Are You Being Served?

Despite our genuine fear of death or permanent disability, we left for Izmir at first light, driving by hire car due east to Milas, the next sizeable town from Bodrum. From the outskirts, Milas seems to have little to commend it; a nondescript minor provincial town of concrete awfulness. We swung north inland. Ascending into the hills (well, mountains by British standards) we passed alongside Lake Bafa, a stunning expanse of water that reminded Liam of the Italian lakes. Reaching a high plateau, we stopped off near Soke at a long row of giant discount outlet stores built in the middle of nowhere. We breakfasted in McDonald’s: a fondness for egg mcmuffins is a guilty secret of ours. Replete with 50% of our daily allowance of saturated fat, we continued onwards towards Izmir. We hit the toll motorway near Aydin which came as something of a relief. Neat, newly constructed and four lanes wide, it wouldn’t look out of place in Germany. As we descended from the plain back towards the coast, Izmir stretched out impressively before us.
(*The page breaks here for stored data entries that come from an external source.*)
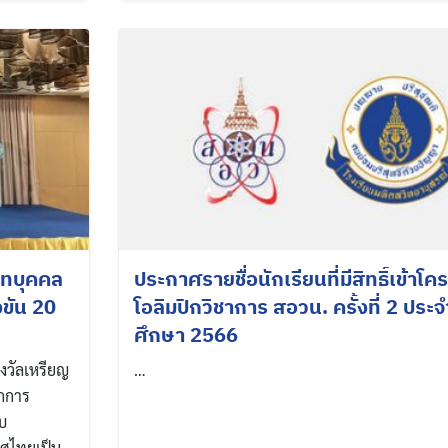
Search
for:
ภทบุคคล
ประกาศรายชื่อนักเรียนที่มีสิทธิ์เข้าโ
ขัน 20
โอลิมปิกวิชาการ สอวน. ครั้งที่ 2 ประ
ศึกษา 2566
างวัลเหรียญ
…
กการ
บ
เทศไทยเป็น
Izmir’s IKEA is located in suburban Bornova, adjacent to a smart shopping centre. We had already pre-selected our major items by thumbing through the catalogue and ambling around the Edmonton branch in London, so I asked a nice young man if there was anyone available to help us. He duly obliged and presented us with our very own personal shopper to guide us around the store. We simply pointed at items indicating “one of those, two of these” and she did the rest, checking stock levels and suggesting alternatives as needed. I felt like a Harvey Nicks celeb and loved it. Liam, on the other hand, found the whole exercise rather unsettling. I’m very much a smash and grab shopper, whereas he’s more of a grazer and likes to take his time, lots of it. We had a bit of a row; our first in Asia. He eventually tolerated the experience with sullen resignation.
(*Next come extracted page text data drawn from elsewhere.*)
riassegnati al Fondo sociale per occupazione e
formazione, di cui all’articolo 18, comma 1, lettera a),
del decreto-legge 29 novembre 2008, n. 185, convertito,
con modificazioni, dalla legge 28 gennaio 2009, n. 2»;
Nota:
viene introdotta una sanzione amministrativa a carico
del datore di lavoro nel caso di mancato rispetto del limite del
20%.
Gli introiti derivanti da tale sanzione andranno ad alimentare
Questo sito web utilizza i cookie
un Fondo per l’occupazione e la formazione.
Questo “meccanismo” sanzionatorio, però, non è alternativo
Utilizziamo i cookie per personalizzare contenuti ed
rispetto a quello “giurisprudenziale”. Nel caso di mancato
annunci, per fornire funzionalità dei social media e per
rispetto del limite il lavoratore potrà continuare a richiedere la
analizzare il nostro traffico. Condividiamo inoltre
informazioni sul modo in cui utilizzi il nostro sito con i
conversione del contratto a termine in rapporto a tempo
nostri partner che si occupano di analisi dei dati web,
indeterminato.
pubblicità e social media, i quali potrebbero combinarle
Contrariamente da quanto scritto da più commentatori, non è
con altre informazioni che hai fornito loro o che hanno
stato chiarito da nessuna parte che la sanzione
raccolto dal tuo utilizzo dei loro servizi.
After we concluded our business, we took tea in the restaurant and went to accessorise in the market place. The genius of IKEA is the canny strategy of pricing so much so low as to seduce shoppers into buying things they don’t know they want and probably don’t need. Naturally, we complied like proverbial sheep. Two trolley loads later, we sauntered towards the tills. There waiting was a trolley train assembled on our behalf by half a dozen co-workers (as IKEA likes to call its shop assistants), all arranged by our efficient personal shopper. The same brigade of eager workers then packed our market place goodies and wheeled the whole lot to the home delivery desk. I was staggered. What an experience: inconceivable back home where IKEA has taken self-service to an entirely new level of indifference.
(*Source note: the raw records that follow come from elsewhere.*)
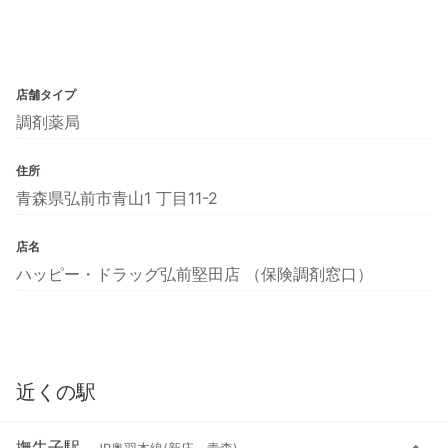
店舗タイプ
調剤薬局
住所
青森県弘前市青山1 丁目11-2
店名
ハッピー・ドラッグ弘前堅田店 （保険調剤窓口）
近くの駅
撫牛子駅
Darkness had fallen by the time we left the store, and we were in urgent need of somewhere to bed down for the night. The thought of driving through the bustling city centre during the rush hour terrified us, and so we headed out towards the airport. I thought it reasonable to assume that the international airport of Turkey’s third city would be ringed by hotels. Not a bit of it. The entire vicinity is devoid of inns. As time had marched on and we had grown weary, I suggested a diversion to nearby Selçuk, a small town south of the airport. I had a vague recollection of a decent hotel from a previous visit. We were decidedly relieved to learn that my powers of recall were still in reasonable working order and that the hotel was open for business so late in the season. The Kalehan Hotel is found on the main road into town nestling beneath the citadel. It is a bit of a treasure crammed with gorgeous Ottoman-style antiques and bric-a-brac. Though a little tatty around the edges, it was, nevertheless, a clean, reasonably priced and comfortable place to stay. The breakfast, though, was inedible.

DFS on LSD

We’ve acquired a ludicrously large house with little to fill it with. Local stores are either indescribably awful (think DFS on LSD) or outrageously expensive (or both), so we settled on IKEA, the store of choice for the middle class poor everywhere. It is comforting to know that the IKEA formula, like McDonald’s, is so dependably familiar whether in Bournemouth or Beijing. However, the idea of an eight hour round trip to the nearest store in Izmir fills us with dread, but loins girded, we have stoically resolved to go forth in search of flat pack paradise.